Jumblatt spara a zero su D’Alema «L’unità del Libano non si baratta»

La replica della Farnesina: «C’è stato un equivoco: nessuno ha mai parlato di scambi con la Siria»

Forse è solo un malinteso. Forse è l’espressione più manifesta dello scontento nei confronti di Massimo D’Alema sospettato d’eccessiva compiacenza nei confronti della Siria. Le interpretazioni più accreditate per spiegare il violento attacco di Walid Jumblatt al nostro ministro degli Esteri all’indomani della visita a Damasco e Beirut oscilla tra questi due versanti.
Il nostro ministero degli Esteri propende decisamente per l’equivoco. Un equivoco generato, fanno capire, da un banale errore di traduzione. Il capo della diplomazia italiana «non ha evocato alcuno scambio» o «mercanteggiamento» con la Siria, ribadisce Pasquale Ferrara capo del servizio stampa della Farnesina, sottolineando come D’Alema si riferisse soltanto all’opportunità di coinvolgere costruttivamente Damasco nel processo di stabilizzazione regionale. Secondo il portavoce «alcune agenzie di stampa» hanno frainteso quanto affermato da D’Alema che aveva, invece, illustrato in modo «trasparente e chiaro» le ragioni del voto dell’Italia a favore dell’istituzione del tribunale internazionale sull’omicidio dell’ex primo ministro libanese Rafik Hariri. L’Italia, secondo Ferrara, ha sempre ribadito con chiarezza e determinazione l’intangibilità della sovranità e indipendenza del Libano.
A Beirut, fonti vicine al leader druso, fanno intendere che quel malinteso è stato, invece, la goccia capace di far traboccare il vaso, il catalizzatore della rabbia e del malumore covato da Jumblatt per l’ostentata e ripetuta importanza attribuita alla Siria dal nostro governo.

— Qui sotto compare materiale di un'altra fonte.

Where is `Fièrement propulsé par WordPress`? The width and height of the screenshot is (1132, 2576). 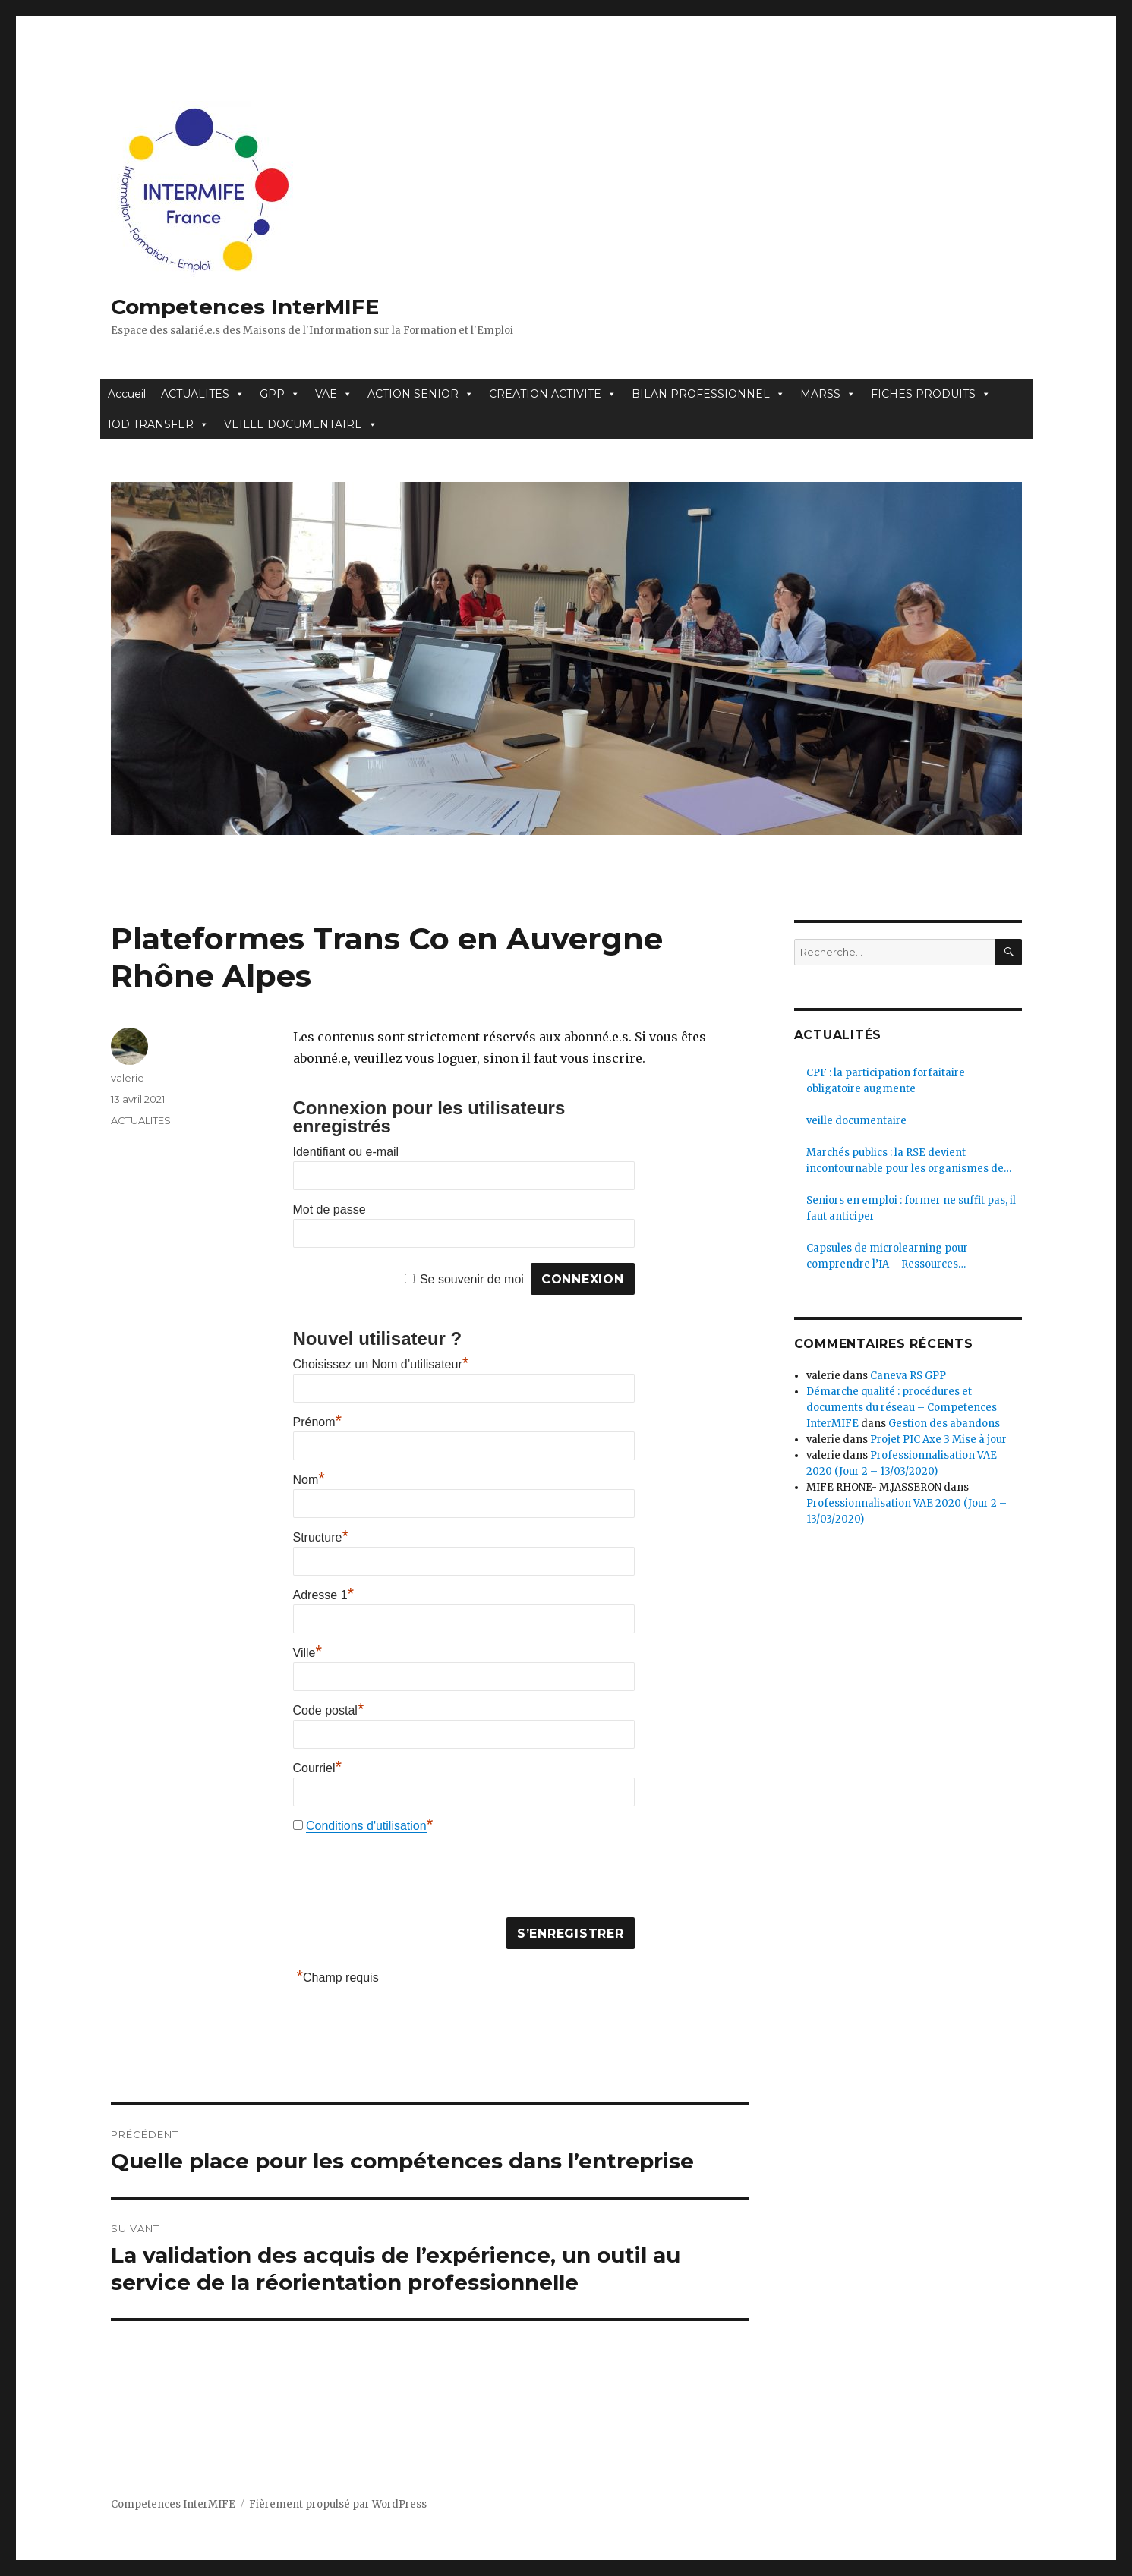 Fièrement propulsé par WordPress is located at coordinates (338, 2504).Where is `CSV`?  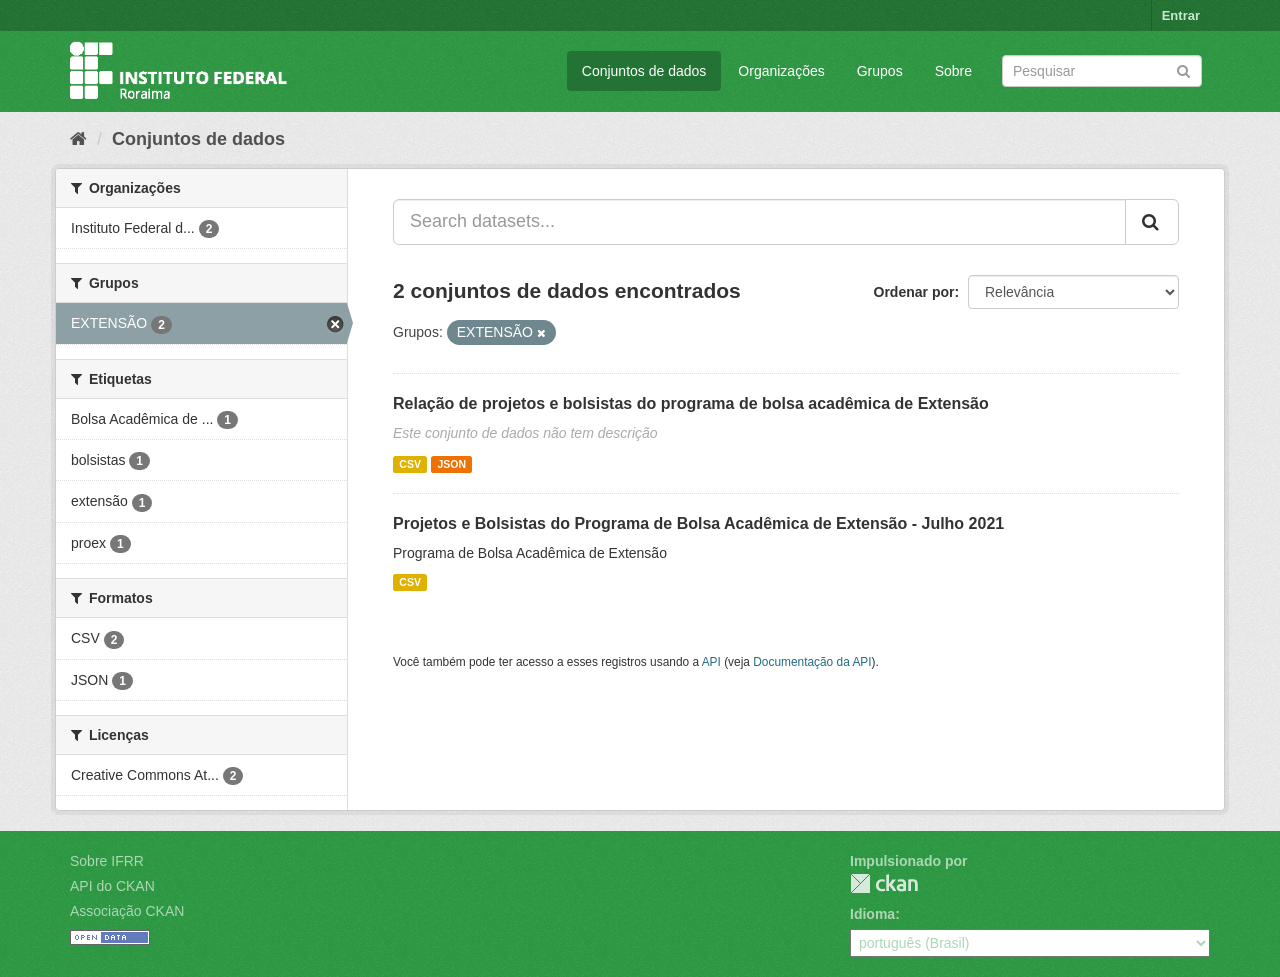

Una posizione considerata anacronistica e inaccettabile da Jumblatt e da altri esponenti dell’esecutivo di Fouad Siniora.
Tutto inizia all’indomani della visita di D’Alema, durante l’incontro del leader druso con un leader religioso. «Non ci sarà alcun baratto – tuona Jumblatt - né sull’indipendenza e sull’unità del Libano, né sul Tribunale internazionale, né ancora meno sulla sicurezza del paese o sugli accordi di Taif» . Jumblatt dice chiaramente di considerare «imbarazzanti» le parole con cui 24 ore prima D’Alema auspicava «uno scambio con la Siria sulle questioni dell’Iraq, della Palestina e del Libano». Per il capo dei drusi libanesi, nemico giurato di Damasco, alleato del premier Fouad Siniora e a suo tempo di Rafik Hariri, l’ex premier assassinato da un camion bomba, parlare di «scambi» equivale «ad andare a far la spesa al bazar o a concludere un baratto... qui – ripete – non c’è alcuno scambio da fare». Un’orgogliosa difesa dell’indipendenza libanese e un secco no, insomma, a qualsiasi intesa con il regime siriano accusato di nascondere dietro le proposte «melliflue» rivolte al nostro ministro degli Esteri i consueti disegni destabilizzanti. «Proprio mentre il ministro D’Alema arrivava a Beirut da Damasco per esprimere sostegno al governo libanese il nostro esercito intercettava un camion pieno di armi e munizioni destinato ad un gruppo ben preciso... come sempre D’Alema ha ascoltato da Damasco parole melliflue regolarmente contraddette dai fatti». Ovviamente il navigato politico Jumblatt non trascura d’offrire a D’Alema la strada per una comoda e dignitosa ritirata. «Spero che quanto sentito – aggiunge - sia stato un sbaglio linguistico o un errore di traduzione». La strada del malinteso, puntualmente perseguita dalla smentita della Farnesina, non spiega però la virulenza dell’affondo di Jumblatt.

Su quel «come sempre», fanno notare a Beirut, bisogna invece soffermarsi per comprenderne il senso. Il senso di un attacco deciso per far intendere a Massimo D’Alema e al nostro governo che i tentativi di restituire alla Siria il ruolo di grande decisore dei destini libanesi non sono più ammessi.